2016-05-21 19:40:41 | 本と雑誌

連休あけから加速度的に案件が増加し、あっという間に休日モードがふっとんだ。先週は仕事がウィークデイに終わらず、休日に細かいところを調べたり資料のアウトラインを作ったり。いつも土日はいまどきの小学生よりも早い時間、夜10時にベッドに入ってしまうので、5時くらいには夕ご飯を食べる。夕方に仕事を終わらせて、開け放したドアから初夏の爽やかな風が通るワインバーでコロナを飲みながらこの本を読んでいたら、「睡眠の話ですか?」と知らない人から声をかけられた。

日本人は睡眠に平均以上に関心の高い民族と思う。寝具のクオリティの高さもそうだし、エアコンや壁クロス、空気清浄機など快適な睡眠の時間をうたった家電、熟睡するためのお茶にサプリに医薬品、入浴剤。私も夜6時以降はコーヒーとかのカフェインを摂らないし、ベッドに入る前には蛍光灯を消してやわらかい光の間接照明に切り替える。朝の太陽光があたって活動期に入ってから12~13時間後には、ヒトの体は自然に休息のサイクルに入るそうだ。そんな話を読むと、なんとなく必要以上に身体をいじめている気になる。

休日、夜10時に寝るのはおもに肌のためだが、24時を過ぎた深夜に寝ても、寝ばなに深いノンレム睡眠に落ち込む時に回復のしくみが働くから、あまり気にしなくても大丈夫なんだそう。なーんだ。ベストな睡眠時間、時差の解消法、夢をみる理由など、意外に知らなかった科学的根拠のあるエピソードが満載。


『バイエルの謎』(著者:安田 寛)

2016-05-08 20:02:59 | 本と雑誌

小学生のころ、友達が「いま、バイエルの×番を弾いてるの」とピアノのお稽古の話をするたびに、いいなあーと思っていた。さっそく親に自分もやりたいと言うと、なぜか、習字の教室に行かされた。すぐ飽きてしまうのだから、どうせなら少しでも役に立つものをというチョイスだったに違いない。土曜日の午後にトコトコ習字に通いながらも、あきらめきれずに親にピアノと言うと、今度は、土日は4時間ずつ勉強するオーダーが導入された。まったくもって(笑)

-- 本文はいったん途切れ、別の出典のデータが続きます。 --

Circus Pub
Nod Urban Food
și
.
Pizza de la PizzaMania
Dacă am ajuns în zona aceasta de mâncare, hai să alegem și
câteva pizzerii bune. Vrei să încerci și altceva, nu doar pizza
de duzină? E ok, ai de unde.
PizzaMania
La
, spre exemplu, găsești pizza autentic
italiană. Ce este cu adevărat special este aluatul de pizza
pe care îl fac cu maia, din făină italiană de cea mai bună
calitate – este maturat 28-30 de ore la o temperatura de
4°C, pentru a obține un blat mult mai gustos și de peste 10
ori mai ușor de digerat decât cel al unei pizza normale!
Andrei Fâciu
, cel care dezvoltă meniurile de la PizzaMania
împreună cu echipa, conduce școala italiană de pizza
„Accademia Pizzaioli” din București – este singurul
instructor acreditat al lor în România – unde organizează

きっとその時ピアノをやっていれば、半年くらいで終わってしまったと思うが、長年のふわーっとした憧れがしっかり育まれて、大人になってから始めたピアノはもう10年近く続いている。弾くのも好き、聴くのも好き。大人向けの最初のレッスンは、ポピュラーな曲をやさしくアレンジした練習曲で音階や運指の基礎、それからツェルニーに入ったので、残念ながらバイエルはやらなかったが、ピアノ好きとしては絶対に読まねばならない。

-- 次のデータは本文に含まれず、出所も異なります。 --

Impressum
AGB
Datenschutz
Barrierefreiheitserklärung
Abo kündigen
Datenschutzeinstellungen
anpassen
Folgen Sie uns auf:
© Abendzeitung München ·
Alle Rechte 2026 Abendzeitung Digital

明治時代から日本の子供向け教材の代名詞ともなっているバイエルなのに、なぜか人物も内容も深い謎に包まれている。ドイツの音楽辞典にものっていないし、たまに書かれていると思えば「二流以下の音楽家」とこきおろされていたりする。100年以上、バイエルを愛してきた日本人としては絶対に解明しなければ!の一念で、何度も飛行機に乗り、古い教会をたずね、アメリカの図書館にも行き、はるかドイツのバイエル生地クヴェアフルトでも死亡地マインツでも今では誰も知らない謎の人物のベールを、一枚一枚調べてめくっていく。奇跡がおきた最後の章など、思わず拍手を送りたくなるくらい素晴らしい。ピアノ好きでなくても楽しめる、濃い一冊。


『物欲なき世界』(著者:菅付 雅信)

2016-05-07 14:47:39 | 本と雑誌

恵比寿のアトレに入っている有隣堂が最近のお気に入りで、通勤経路でも自宅から近いわけでもないのに、本を買うときはここにわざわざ行く。広く、おススメコーナーの趣味が良いうえに、隣接のスターバックスがスタバにはあり得ないくらい空いている穴場で、本好きには天国のようなスポット。アトレでお買い物をする客層が本屋のターゲットと少し違うのかもしれない。カフェというカフェに空きがない連休中でも、ここだけは例外。ゆったりしたスペースをあけた隣席には、フランス人の母娘がラテ片手に静かにおしゃべりしていて、とっても雰囲気がいい。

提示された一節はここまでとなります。